=== What you will do ===
Tally every line in the data that has the word "комплексы" and report only the total.

=== Data records ===

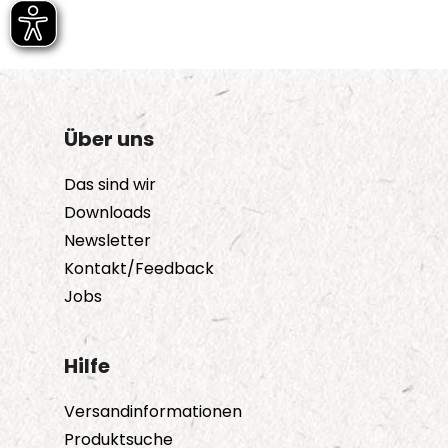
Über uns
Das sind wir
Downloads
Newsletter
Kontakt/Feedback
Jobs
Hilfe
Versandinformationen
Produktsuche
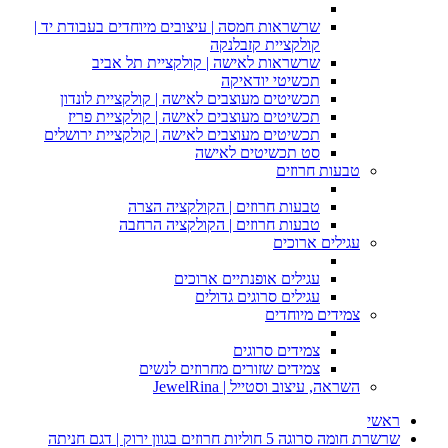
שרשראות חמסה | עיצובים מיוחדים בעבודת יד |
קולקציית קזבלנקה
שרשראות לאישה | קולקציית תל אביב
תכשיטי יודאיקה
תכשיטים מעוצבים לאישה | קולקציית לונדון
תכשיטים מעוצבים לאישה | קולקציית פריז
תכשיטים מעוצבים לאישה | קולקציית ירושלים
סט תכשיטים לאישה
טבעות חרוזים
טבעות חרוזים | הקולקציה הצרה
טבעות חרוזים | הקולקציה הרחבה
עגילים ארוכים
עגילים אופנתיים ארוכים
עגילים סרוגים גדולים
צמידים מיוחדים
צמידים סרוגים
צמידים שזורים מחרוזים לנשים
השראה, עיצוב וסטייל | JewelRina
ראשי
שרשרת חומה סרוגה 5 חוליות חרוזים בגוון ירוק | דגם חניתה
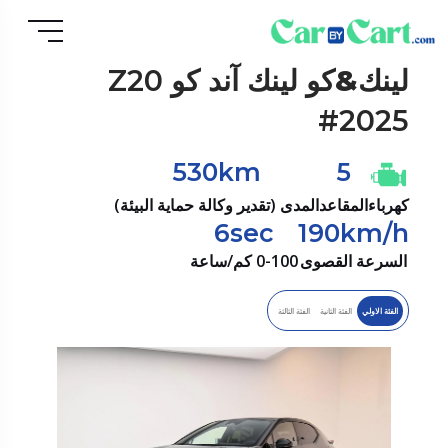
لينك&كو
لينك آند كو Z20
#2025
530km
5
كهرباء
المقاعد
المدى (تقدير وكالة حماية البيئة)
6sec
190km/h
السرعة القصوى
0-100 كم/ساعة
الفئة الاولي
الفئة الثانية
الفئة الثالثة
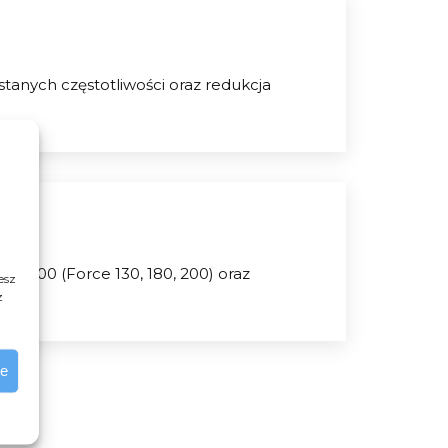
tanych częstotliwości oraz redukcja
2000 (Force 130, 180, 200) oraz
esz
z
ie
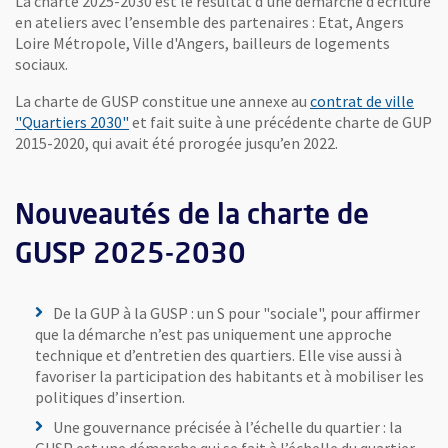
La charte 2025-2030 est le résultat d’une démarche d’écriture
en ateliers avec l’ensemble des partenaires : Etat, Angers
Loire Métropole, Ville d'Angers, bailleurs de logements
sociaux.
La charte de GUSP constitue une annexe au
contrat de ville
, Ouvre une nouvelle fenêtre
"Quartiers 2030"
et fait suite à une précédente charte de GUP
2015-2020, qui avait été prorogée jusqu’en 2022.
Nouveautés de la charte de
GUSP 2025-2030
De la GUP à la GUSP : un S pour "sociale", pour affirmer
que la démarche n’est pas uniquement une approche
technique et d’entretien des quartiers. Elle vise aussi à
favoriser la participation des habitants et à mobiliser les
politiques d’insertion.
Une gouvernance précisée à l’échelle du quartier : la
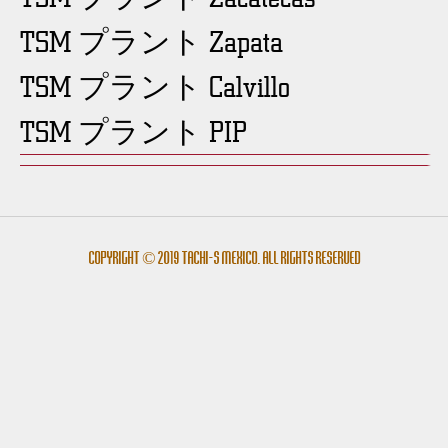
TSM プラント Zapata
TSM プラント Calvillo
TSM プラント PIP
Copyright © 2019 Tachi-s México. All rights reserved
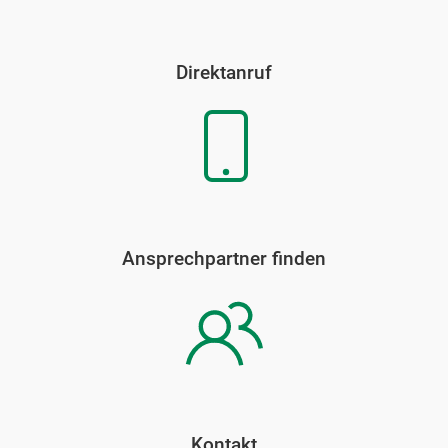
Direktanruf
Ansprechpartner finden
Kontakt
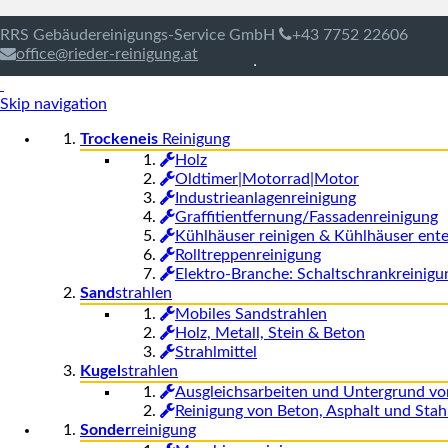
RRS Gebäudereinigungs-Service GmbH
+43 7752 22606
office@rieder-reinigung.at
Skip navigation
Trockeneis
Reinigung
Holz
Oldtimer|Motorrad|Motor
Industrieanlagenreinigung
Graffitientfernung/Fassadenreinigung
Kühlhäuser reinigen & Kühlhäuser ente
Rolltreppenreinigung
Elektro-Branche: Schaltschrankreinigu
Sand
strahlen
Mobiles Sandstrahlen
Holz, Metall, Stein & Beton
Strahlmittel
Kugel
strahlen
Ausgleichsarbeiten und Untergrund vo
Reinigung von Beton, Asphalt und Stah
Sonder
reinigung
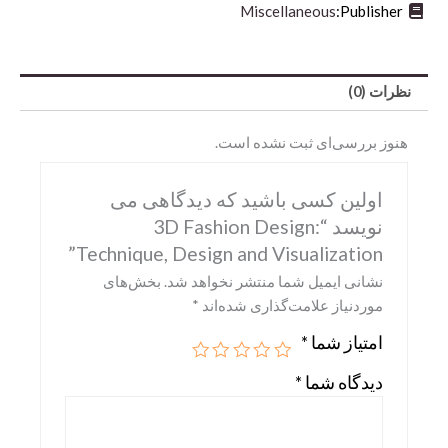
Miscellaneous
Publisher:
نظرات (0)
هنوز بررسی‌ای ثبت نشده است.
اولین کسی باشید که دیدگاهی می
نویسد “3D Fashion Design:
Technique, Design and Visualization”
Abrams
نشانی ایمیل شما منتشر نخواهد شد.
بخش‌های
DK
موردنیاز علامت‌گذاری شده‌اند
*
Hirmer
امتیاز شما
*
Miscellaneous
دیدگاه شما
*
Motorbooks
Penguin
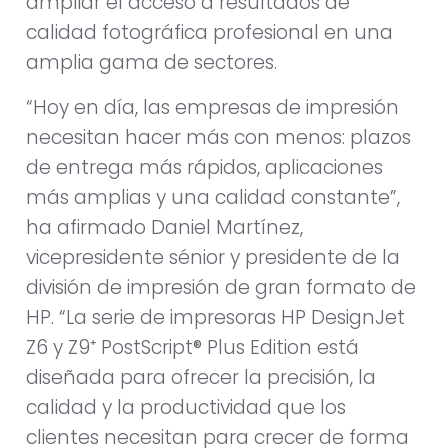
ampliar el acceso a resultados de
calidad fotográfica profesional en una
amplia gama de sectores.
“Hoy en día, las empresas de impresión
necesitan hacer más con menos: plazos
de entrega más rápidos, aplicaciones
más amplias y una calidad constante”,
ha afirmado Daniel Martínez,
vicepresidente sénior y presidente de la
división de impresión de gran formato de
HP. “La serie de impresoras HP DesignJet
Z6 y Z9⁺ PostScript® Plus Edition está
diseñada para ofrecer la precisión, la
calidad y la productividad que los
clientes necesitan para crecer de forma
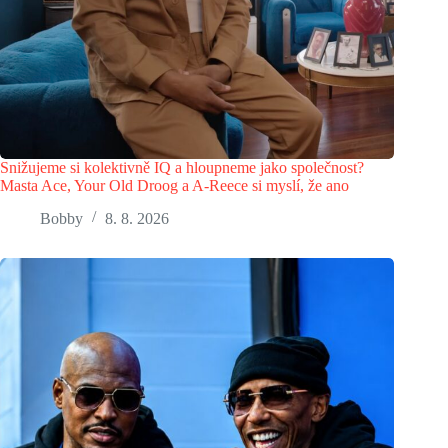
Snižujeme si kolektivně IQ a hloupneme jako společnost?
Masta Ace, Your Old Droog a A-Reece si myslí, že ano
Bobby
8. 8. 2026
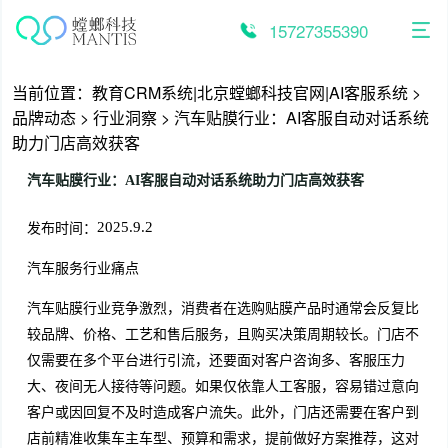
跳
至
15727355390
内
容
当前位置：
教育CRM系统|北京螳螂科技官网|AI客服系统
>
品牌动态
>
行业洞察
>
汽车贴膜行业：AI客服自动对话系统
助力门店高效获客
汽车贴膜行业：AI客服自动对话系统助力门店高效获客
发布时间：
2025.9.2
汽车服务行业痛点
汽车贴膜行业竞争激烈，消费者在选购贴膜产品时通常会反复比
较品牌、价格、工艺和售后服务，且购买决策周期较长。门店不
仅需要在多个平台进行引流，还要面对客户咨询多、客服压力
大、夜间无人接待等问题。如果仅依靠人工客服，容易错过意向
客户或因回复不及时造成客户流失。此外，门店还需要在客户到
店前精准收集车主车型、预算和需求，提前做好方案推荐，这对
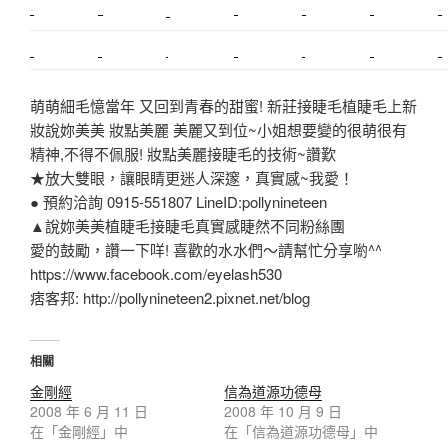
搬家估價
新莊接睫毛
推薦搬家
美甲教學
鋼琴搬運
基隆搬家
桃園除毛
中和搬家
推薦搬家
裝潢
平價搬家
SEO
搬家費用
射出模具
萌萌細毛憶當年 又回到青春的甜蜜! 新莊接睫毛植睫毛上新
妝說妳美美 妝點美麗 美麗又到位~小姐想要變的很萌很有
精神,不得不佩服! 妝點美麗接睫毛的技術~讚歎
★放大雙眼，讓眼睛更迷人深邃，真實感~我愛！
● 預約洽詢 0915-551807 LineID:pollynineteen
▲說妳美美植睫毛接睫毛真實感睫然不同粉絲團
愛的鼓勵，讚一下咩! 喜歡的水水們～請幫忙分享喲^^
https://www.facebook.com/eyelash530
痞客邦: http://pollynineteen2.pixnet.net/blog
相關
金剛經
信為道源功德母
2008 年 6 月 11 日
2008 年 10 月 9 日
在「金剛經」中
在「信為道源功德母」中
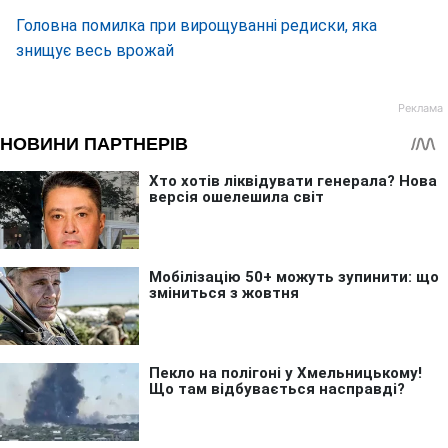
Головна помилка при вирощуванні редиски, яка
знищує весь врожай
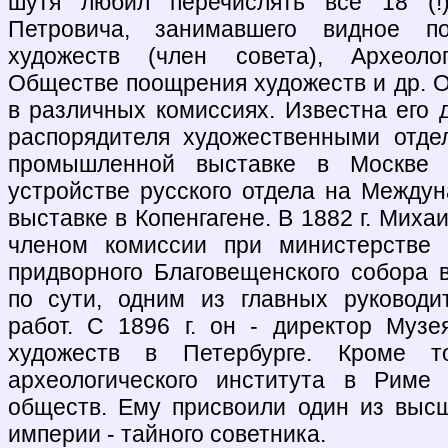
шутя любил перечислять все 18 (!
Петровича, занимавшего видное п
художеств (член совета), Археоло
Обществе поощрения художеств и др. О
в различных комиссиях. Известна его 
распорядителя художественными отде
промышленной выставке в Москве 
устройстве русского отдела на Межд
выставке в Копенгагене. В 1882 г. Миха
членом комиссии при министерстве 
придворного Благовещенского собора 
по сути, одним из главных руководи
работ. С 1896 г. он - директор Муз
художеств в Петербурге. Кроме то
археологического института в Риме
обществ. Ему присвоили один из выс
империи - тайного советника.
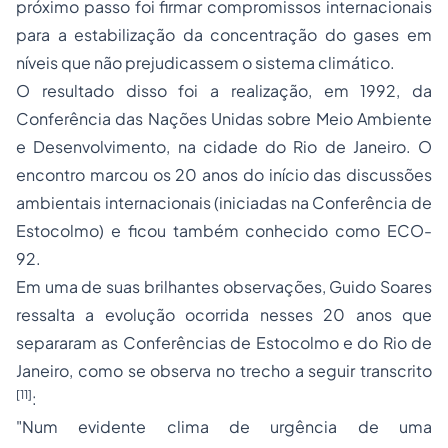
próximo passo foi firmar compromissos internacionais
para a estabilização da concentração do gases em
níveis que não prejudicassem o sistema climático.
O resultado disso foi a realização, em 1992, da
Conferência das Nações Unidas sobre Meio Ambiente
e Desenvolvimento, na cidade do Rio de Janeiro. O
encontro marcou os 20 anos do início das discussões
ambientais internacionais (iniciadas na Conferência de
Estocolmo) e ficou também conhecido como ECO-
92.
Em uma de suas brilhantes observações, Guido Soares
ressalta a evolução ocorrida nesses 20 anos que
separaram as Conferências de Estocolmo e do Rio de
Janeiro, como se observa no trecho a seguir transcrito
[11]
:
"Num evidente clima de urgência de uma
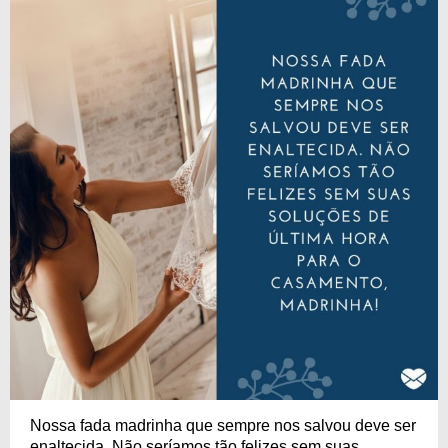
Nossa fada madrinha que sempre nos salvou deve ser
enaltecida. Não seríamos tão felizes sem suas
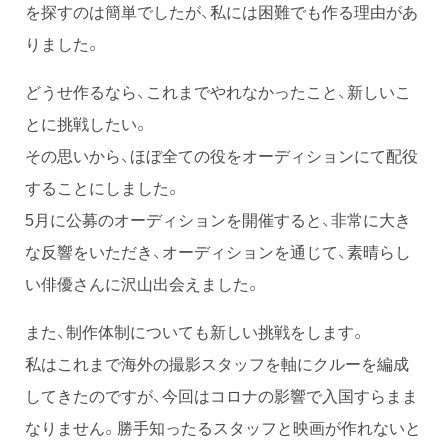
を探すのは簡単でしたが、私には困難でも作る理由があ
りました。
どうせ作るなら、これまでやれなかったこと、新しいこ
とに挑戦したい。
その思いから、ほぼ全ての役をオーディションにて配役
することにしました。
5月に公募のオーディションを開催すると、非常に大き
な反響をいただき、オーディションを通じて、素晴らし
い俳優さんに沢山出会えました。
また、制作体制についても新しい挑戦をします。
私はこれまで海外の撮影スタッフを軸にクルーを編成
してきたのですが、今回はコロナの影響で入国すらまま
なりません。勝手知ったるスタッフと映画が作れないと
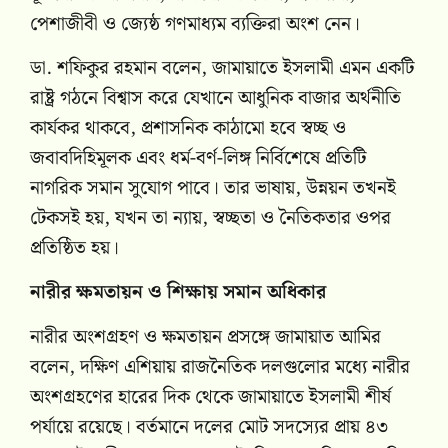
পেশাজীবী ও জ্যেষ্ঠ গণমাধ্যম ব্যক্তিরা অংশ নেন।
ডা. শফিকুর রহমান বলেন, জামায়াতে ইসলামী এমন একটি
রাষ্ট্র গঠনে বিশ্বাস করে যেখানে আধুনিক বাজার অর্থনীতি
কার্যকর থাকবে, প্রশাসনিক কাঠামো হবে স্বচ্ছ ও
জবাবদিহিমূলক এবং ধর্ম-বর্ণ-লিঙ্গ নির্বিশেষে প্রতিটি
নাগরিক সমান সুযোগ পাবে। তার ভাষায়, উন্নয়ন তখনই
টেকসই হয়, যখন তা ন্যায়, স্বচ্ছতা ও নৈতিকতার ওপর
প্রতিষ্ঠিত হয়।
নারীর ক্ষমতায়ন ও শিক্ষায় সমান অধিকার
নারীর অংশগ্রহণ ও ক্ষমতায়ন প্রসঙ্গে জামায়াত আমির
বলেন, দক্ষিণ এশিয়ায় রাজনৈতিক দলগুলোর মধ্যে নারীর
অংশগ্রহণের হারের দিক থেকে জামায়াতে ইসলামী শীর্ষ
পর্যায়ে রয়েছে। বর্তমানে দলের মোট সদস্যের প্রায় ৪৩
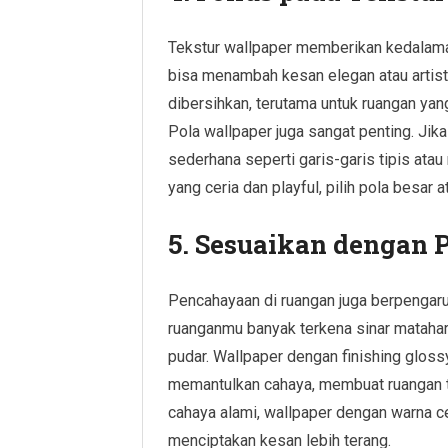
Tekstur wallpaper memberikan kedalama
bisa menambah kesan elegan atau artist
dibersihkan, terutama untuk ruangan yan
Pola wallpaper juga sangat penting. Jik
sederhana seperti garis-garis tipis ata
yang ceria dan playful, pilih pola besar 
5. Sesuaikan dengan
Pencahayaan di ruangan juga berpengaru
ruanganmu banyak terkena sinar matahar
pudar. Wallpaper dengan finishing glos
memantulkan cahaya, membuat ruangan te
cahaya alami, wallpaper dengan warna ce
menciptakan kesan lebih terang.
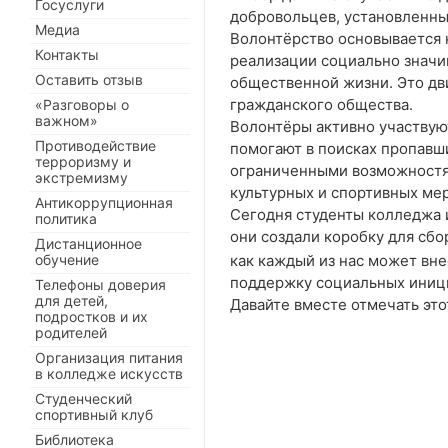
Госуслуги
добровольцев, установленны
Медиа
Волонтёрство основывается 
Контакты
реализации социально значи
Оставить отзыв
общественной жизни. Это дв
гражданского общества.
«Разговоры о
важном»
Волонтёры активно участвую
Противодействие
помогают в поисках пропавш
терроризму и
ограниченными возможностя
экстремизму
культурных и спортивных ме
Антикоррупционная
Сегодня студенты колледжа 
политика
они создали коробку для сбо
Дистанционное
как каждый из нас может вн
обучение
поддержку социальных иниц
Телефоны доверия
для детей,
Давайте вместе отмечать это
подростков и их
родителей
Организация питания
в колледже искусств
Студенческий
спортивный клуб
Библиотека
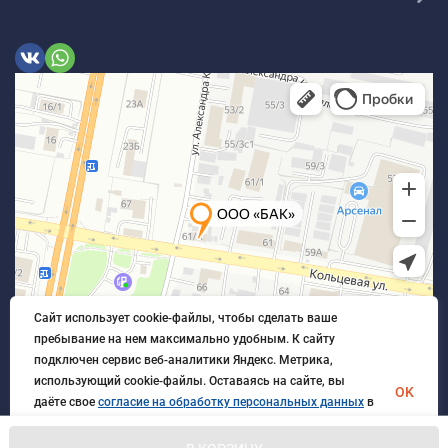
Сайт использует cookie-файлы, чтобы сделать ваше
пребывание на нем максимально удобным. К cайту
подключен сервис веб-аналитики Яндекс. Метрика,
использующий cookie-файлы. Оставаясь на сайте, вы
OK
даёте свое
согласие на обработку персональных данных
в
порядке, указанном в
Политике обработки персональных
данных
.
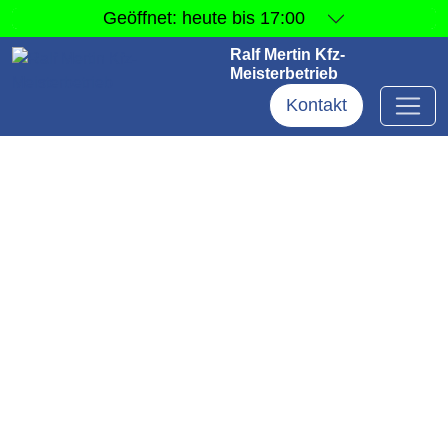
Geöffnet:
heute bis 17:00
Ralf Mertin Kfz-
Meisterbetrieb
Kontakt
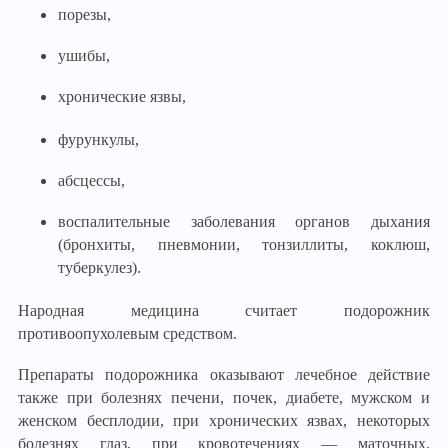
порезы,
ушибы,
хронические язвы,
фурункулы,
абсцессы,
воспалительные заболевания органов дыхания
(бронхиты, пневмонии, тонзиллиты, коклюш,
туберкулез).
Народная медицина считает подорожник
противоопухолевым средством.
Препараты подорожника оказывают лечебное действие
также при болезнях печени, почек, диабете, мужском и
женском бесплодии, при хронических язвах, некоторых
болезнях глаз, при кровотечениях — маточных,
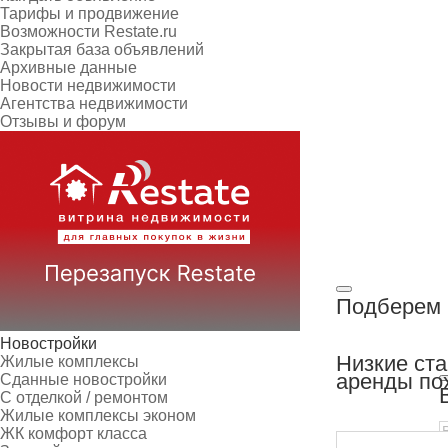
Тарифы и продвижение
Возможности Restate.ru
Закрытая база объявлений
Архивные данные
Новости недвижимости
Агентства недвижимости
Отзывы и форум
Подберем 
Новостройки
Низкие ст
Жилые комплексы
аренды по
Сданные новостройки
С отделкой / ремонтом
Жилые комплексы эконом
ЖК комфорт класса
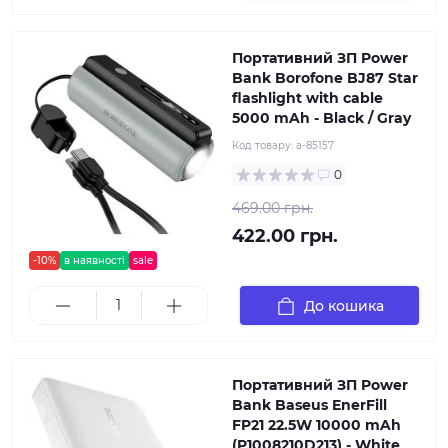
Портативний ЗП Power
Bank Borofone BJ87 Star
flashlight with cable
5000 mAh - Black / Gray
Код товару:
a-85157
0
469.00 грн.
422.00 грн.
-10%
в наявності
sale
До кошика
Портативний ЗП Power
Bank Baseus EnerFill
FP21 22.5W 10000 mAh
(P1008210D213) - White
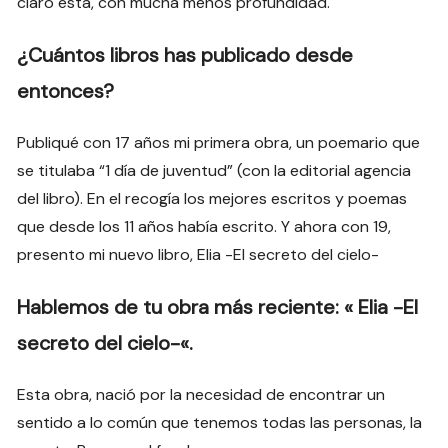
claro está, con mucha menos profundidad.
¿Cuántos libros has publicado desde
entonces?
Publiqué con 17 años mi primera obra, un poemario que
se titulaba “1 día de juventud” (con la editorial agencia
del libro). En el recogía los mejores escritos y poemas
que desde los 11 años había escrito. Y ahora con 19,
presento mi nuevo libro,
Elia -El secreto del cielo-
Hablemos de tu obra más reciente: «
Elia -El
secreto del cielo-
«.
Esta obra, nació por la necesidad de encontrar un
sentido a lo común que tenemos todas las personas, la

===

=== Your response ===
2